But it's hard to see how anybody could be happy with a Fed-dependent CFPA. On the left, National Community Reinvestment Coalition president John Taylor says:
The Federal Reserve is the last place an agency designed to protect consumers should be housed. It will be more waste of taxpayers' money because we'll have to pay for the appearance of protection without getting any.
As early as 1998 and 1999, we urged Chairman Greenspan and then later Chairman Bernanke to take action against lenders targeting high cost loans to blacks and Hispanics. We presented them hard, cold data backing up these practices, and they did nothing. They refused to send cases to the Justice Department. It took the Federal Reserve board fourteen years to issue rules related to unfair and deceptive lending practices. This was long after the power was granted to them in 1994, and long after we pleaded and cajoled them to do something and, more importantly, after the market collapsed.
On the right, Big Government has ongoing critical coverage of the CFPA and Dodd's erstwhile negotiating partner Sen. James Corker (R-Tennessee).
The Fed's own Consumer Advisory Council warns against the new arrangement for the CFPA.

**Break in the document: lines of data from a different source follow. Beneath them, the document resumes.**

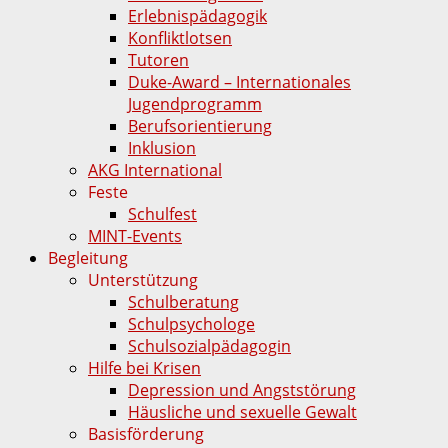
Erlebnispädagogik
Konfliktlotsen
Tutoren
Duke-Award – Internationales
Jugendprogramm
Berufsorientierung
Inklusion
AKG International
Feste
Schulfest
MINT-Events
Begleitung
Unterstützung
Schulberatung
Schulpsychologe
Schulsozialpädagogin
Hilfe bei Krisen
Depression und Angststörung
Häusliche und sexuelle Gewalt
Basisförderung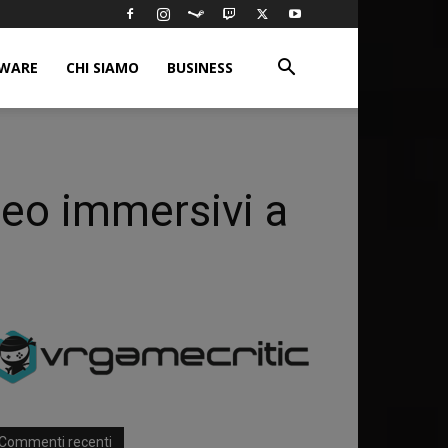
WARE
CHI SIAMO
BUSINESS
eo immersivi a
Commenti recenti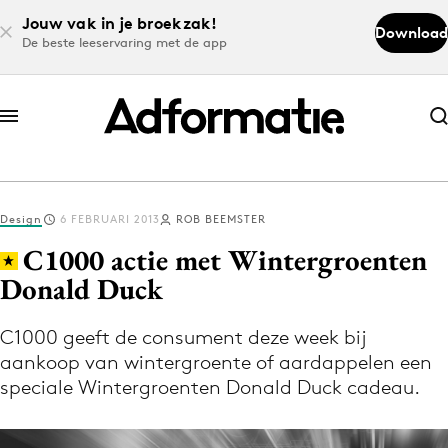
Jouw vak in je broekzak!
Download
De beste leeservaring met de app
Abonneer nu
Abonneer nu
Design
6 FEBRUARI 2013
ROB BEEMSTER
Log in
C1000 actie met Wintergroenten
Donald Duck
Download de app
Volg het laatste nieuws via de Adformatie
C1000 geeft de consument deze week bij
aankoop van wintergroente of aardappelen een
Nieuws app
speciale Wintergroenten Donald Duck cadeau.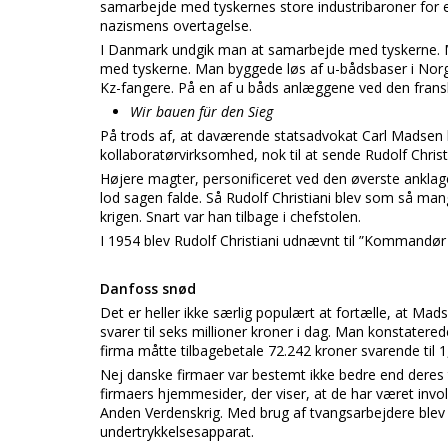
samarbejde med tyskernes store industribaroner for
nazismens overtagelse.
I Danmark undgik man at samarbejde med tyskerne. 
med tyskerne. Man byggede løs af u-bådsbaser i Norg
Kz-fangere. På en af u båds anlæggene ved den fransk
Wir bauen für den Sieg
På trods af, at daværende statsadvokat Carl Madsen h
kollaboratørvirksomhed, nok til at sende Rudolf Christi
Højere magter, personificeret ved den øverste anklage
lod sagen falde. Så Rudolf Christiani blev som så man
krigen. Snart var han tilbage i chefstolen.
I 1954 blev Rudolf Christiani udnævnt til ”Kommandør a
Danfoss snød
Det er heller ikke særlig populært at fortælle, at Mad
svarer til seks millioner kroner i dag. Man konstatere
firma måtte tilbagebetale 72.242 kroner svarende til 1,
Nej danske firmaer var bestemt ikke bedre end deres ty
firmaers hjemmesider, der viser, at de har været invo
Anden Verdenskrig. Med brug af tvangsarbejdere blev 
undertrykkelsesapparat.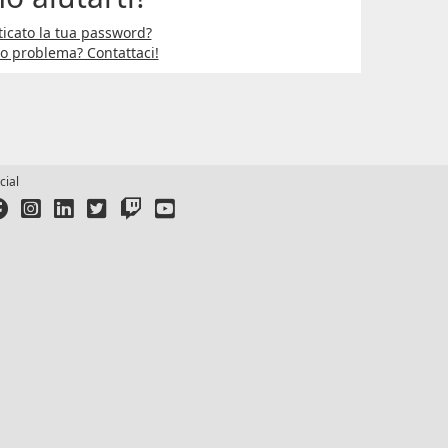
icato la tua password?
ro problema? Contattaci!
cial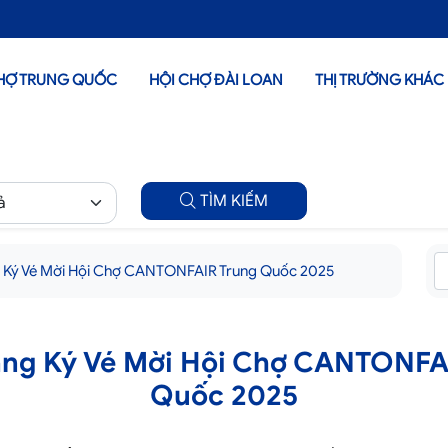
HỢ TRUNG QUỐC
HỘI CHỢ ĐÀI LOAN
THỊ TRƯỜNG KHÁC
TÌM KIẾM
 Ký Vé Mời Hội Chợ CANTONFAIR Trung Quốc 2025
ng Ký Vé Mời Hội Chợ CANTONFA
Quốc 2025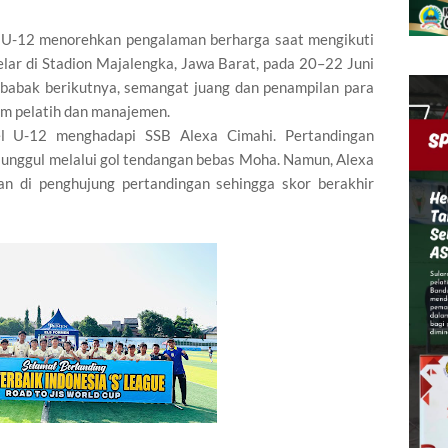
-12 menorehkan pengalaman berharga saat mengikuti
elar di Stadion Majalengka, Jawa Barat, pada 20–22 Juni
 babak berikutnya, semangat juang dan penampilan para
im pelatih dan manajemen.
l U-12 menghadapi SSB Alexa Cimahi. Pertandingan
 unggul melalui gol tendangan bebas Moha. Namun, Alexa
di penghujung pertandingan sehingga skor berakhir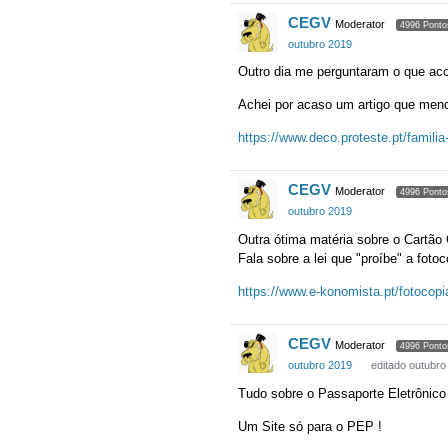
CEGV
Moderator
4996 Ponto
outubro 2019
Outro dia me perguntaram o que aco
Achei por acaso um artigo que men
https://www.deco.proteste.pt/famili
CEGV
Moderator
4996 Ponto
outubro 2019
Outra ótima matéria sobre o Cartão
Fala sobre a lei que "proíbe" a foto
https://www.e-konomista.pt/fotocopi
CEGV
Moderator
4996 Ponto
outubro 2019
editado outubro
Tudo sobre o Passaporte Eletrônic
Um Site só para o PEP !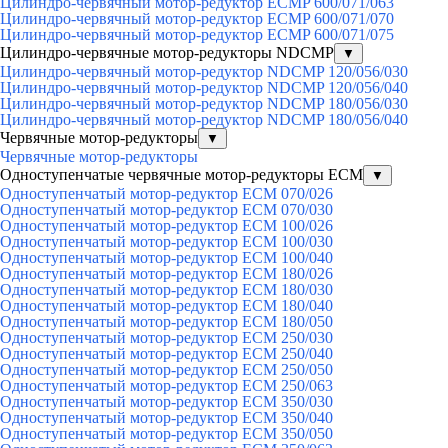
Цилиндро-червячный мотор-редуктор ECMP 600/071/063
Цилиндро-червячный мотор-редуктор ECMP 600/071/070
Цилиндро-червячный мотор-редуктор ECMP 600/071/075
Цилиндро-червячные мотор-редукторы NDCMP
▼
Цилиндро-червячный мотор-редуктор NDCMP 120/056/030
Цилиндро-червячный мотор-редуктор NDCMP 120/056/040
Цилиндро-червячный мотор-редуктор NDCMP 180/056/030
Цилиндро-червячный мотор-редуктор NDCMP 180/056/040
Червячные мотор-редукторы
▼
Червячные мотор-редукторы
Одноступенчатые червячные мотор-редукторы ECM
▼
Одноступенчатый мотор-редуктор ECM 070/026
Одноступенчатый мотор-редуктор ECM 070/030
Одноступенчатый мотор-редуктор ECM 100/026
Одноступенчатый мотор-редуктор ECM 100/030
Одноступенчатый мотор-редуктор ECM 100/040
Одноступенчатый мотор-редуктор ECM 180/026
Одноступенчатый мотор-редуктор ECM 180/030
Одноступенчатый мотор-редуктор ECM 180/040
Одноступенчатый мотор-редуктор ECM 180/050
Одноступенчатый мотор-редуктор ECM 250/030
Одноступенчатый мотор-редуктор ECM 250/040
Одноступенчатый мотор-редуктор ECM 250/050
Одноступенчатый мотор-редуктор ECM 250/063
Одноступенчатый мотор-редуктор ECM 350/030
Одноступенчатый мотор-редуктор ECM 350/040
Одноступенчатый мотор-редуктор ECM 350/050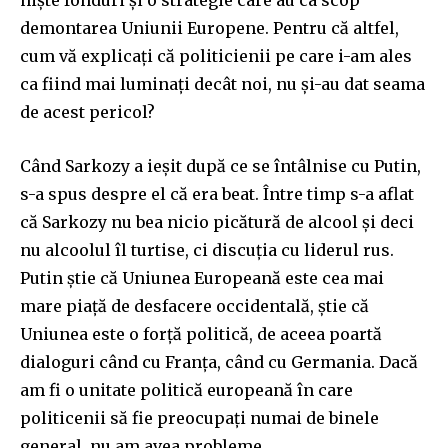
demontarea Uniunii Europene. Pentru că altfel,
cum vă explicați că politicienii pe care i-am ales
ca fiind mai luminați decât noi, nu și-au dat seama
de acest pericol?
Când Sarkozy a ieșit după ce se întâlnise cu Putin,
s-a spus despre el că era beat. Între timp s-a aflat
că Sarkozy nu bea nicio picătură de alcool și deci
nu alcoolul îl turtise, ci discuția cu liderul rus.
Putin știe că Uniunea Europeană este cea mai
mare piață de desfacere occidentală, știe că
Uniunea este o forță politică, de aceea poartă
dialoguri când cu Franța, când cu Germania. Dacă
am fi o unitate politică europeană în care
politicenii să fie preocupați numai de binele
general, nu am avea probleme.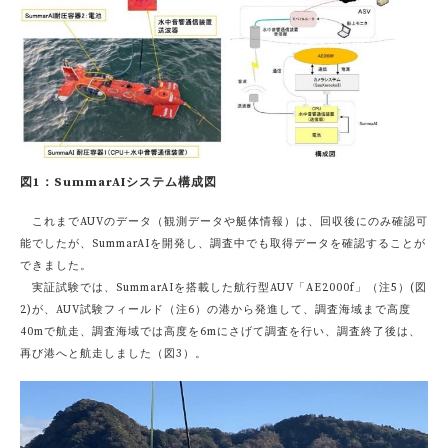
図1：SummarAIシステム構成図
これまでAUVのデータ（観測データや艇体情報）は、回収後にのみ確認可
能でしたが、SummarAIを開発し、調査中でも取得データを確認することが
できました。
実証試験では、SummarAIを搭載した航行型AUV「AE2000f」（注5）(図
2)が、AUV試験フィールド（注6）の港から発進して、調査海域まで高度
40mで航走、調査海域では高度を6mにさげて調査を行い、調査終了後は、
再び港へと航走しました（図3）。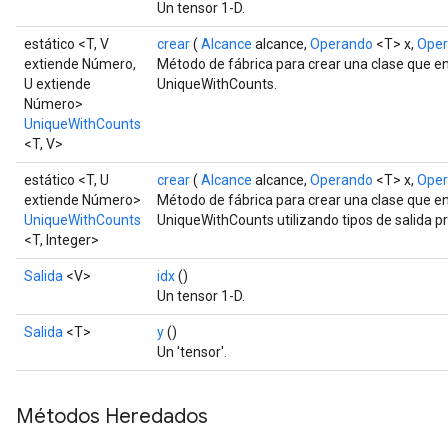
Un tensor 1-D.
estático <T, V
crear
(
Alcance
alcance,
Operando
<T> x,
Ope
extiende Número,
Método de fábrica para crear una clase que e
U extiende
UniqueWithCounts.
Número>
UniqueWithCounts
<T, V>
estático <T, U
crear
(
Alcance
alcance,
Operando
<T> x,
Ope
extiende Número>
Método de fábrica para crear una clase que e
UniqueWithCounts
UniqueWithCounts utilizando tipos de salida 
<T, Integer>
Salida
<V>
idx
()
Un tensor 1-D.
Salida
<T>
y
()
Un 'tensor'.
Métodos Heredados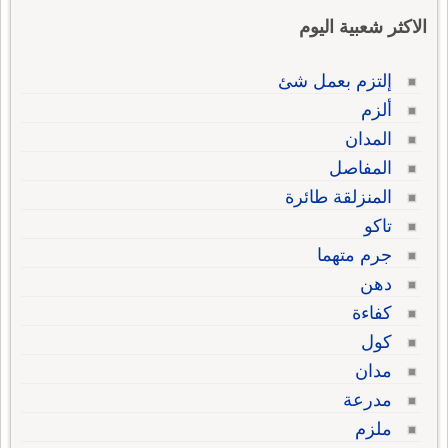
الاكثر شعبية اليوم
إلتزم بعمل شئ
ألزم
المدان
المفاصل
المنزلقة طائرة
تاكو
جرم متهما
دهن
كفاءة
كول
مدان
مدرعة
ملزم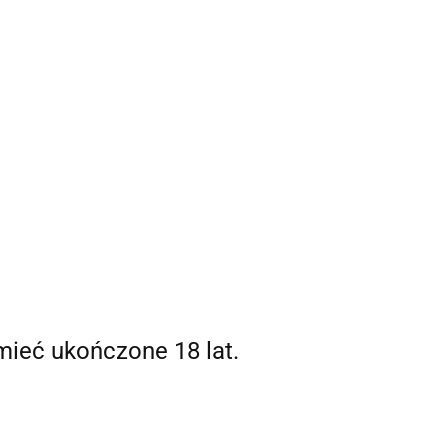
mieć ukończone 18 lat.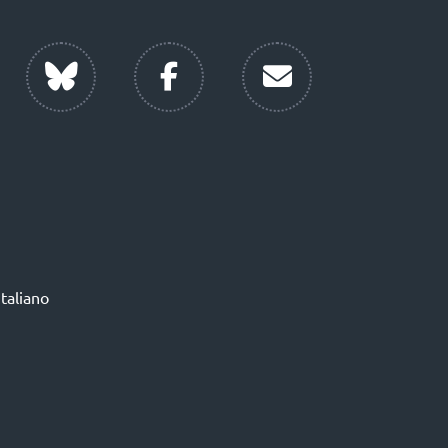
Italiano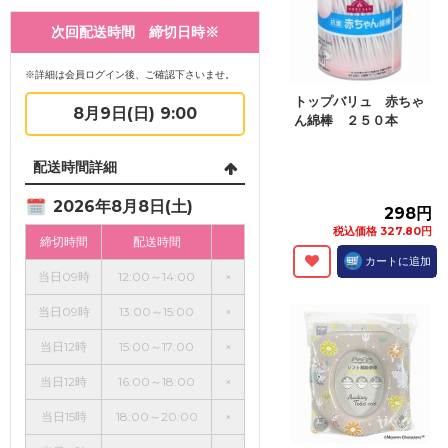
次回配送時間 締切日時※
※詳細は会員ログイン後、ご確認下さいませ。
トップバリュ 赤ちゃ
8月9日(日) 9:00
ん綿棒 ２５０本
配送時間詳細
2026年8月8日(土)
298円
税込価格 327.80円
締切時間
配送時間
カートに追加
当日09時
12:00～14:00
×
当日09時
13:00～15:00
×
当日12時
15:00～17:00
×
当日12時
16:00～18:00
×
当日15時
18:00～20:00
×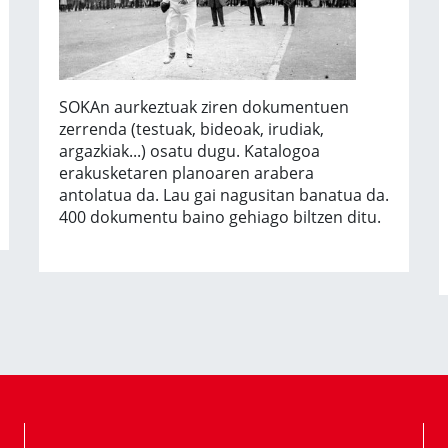
SOKAn aurkeztuak ziren dokumentuen
zerrenda (testuak, bideoak, irudiak,
argazkiak...) osatu dugu. Katalogoa
erakusketaren planoaren arabera
antolatua da. Lau gai nagusitan banatua da.
400 dokumentu baino gehiago biltzen ditu.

Even if you believed in both effective regulation and central banks, there would be plenty of reason to doubt the two functions could be combined. The Fed's mixed history of consumer protection—evident most recently in circumstantial evidence that then-New York Fed president Tim Geithner may have helped disguise Lehman Brothers' dire financial condition—stems from the essential fact that the Fed is not in the business of protecting consumers. It's not really in the business of acknowledging that consumers exist at all. The Fed's job is to manipulate the money supply. The Departments of Treasury, Commerce, and Justice all seem like more logical homes for a consumer agency.
There may be some tactical reasons why a CFPA within the Fed might be more circumscribed and thus less dangerous. Unfortunately, a regulator's danger to established businesses is rarely the issue. The problem is the ability of legacy players to use regulation against potential challengers. In this respect, the Fed's allegiances clearly are not—and should not be—with consumers.